Entries supplied Block Start
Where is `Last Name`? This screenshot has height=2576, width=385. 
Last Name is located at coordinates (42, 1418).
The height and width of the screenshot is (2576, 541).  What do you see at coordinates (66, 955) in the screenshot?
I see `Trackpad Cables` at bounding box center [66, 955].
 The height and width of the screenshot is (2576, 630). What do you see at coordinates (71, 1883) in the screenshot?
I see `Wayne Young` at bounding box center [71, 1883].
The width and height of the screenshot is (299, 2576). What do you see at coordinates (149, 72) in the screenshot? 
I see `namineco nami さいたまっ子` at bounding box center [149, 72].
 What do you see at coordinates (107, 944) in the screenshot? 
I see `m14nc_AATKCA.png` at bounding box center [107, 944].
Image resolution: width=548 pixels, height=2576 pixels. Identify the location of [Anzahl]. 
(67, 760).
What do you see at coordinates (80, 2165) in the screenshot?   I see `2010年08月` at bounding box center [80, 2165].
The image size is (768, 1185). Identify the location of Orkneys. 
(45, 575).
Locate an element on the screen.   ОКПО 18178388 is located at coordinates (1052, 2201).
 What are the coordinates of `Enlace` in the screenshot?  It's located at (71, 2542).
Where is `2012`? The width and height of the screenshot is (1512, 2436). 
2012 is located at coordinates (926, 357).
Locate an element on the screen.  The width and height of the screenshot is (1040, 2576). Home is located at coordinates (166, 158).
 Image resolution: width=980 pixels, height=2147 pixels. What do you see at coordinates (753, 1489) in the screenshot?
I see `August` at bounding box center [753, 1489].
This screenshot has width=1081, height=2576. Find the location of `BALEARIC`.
Entries supplied Block End
**Work request**
Exactly as written, copy out all the entries above.

**Solution to this problem**
Where is `Last Name`? This screenshot has height=2576, width=385. 
Last Name is located at coordinates (42, 1418).
The height and width of the screenshot is (2576, 541).  What do you see at coordinates (66, 955) in the screenshot?
I see `Trackpad Cables` at bounding box center [66, 955].
 The height and width of the screenshot is (2576, 630). What do you see at coordinates (71, 1883) in the screenshot?
I see `Wayne Young` at bounding box center [71, 1883].
The width and height of the screenshot is (299, 2576). What do you see at coordinates (149, 72) in the screenshot? 
I see `namineco nami さいたまっ子` at bounding box center [149, 72].
 What do you see at coordinates (107, 944) in the screenshot? 
I see `m14nc_AATKCA.png` at bounding box center [107, 944].
Image resolution: width=548 pixels, height=2576 pixels. Identify the location of [Anzahl]. 
(67, 760).
What do you see at coordinates (80, 2165) in the screenshot?   I see `2010年08月` at bounding box center [80, 2165].
The image size is (768, 1185). Identify the location of Orkneys. 
(45, 575).
Locate an element on the screen.   ОКПО 18178388 is located at coordinates (1052, 2201).
 What are the coordinates of `Enlace` in the screenshot?  It's located at (71, 2542).
Where is `2012`? The width and height of the screenshot is (1512, 2436). 
2012 is located at coordinates (926, 357).
Locate an element on the screen.  The width and height of the screenshot is (1040, 2576). Home is located at coordinates (166, 158).
 Image resolution: width=980 pixels, height=2147 pixels. What do you see at coordinates (753, 1489) in the screenshot?
I see `August` at bounding box center [753, 1489].
This screenshot has width=1081, height=2576. Find the location of `BALEARIC`.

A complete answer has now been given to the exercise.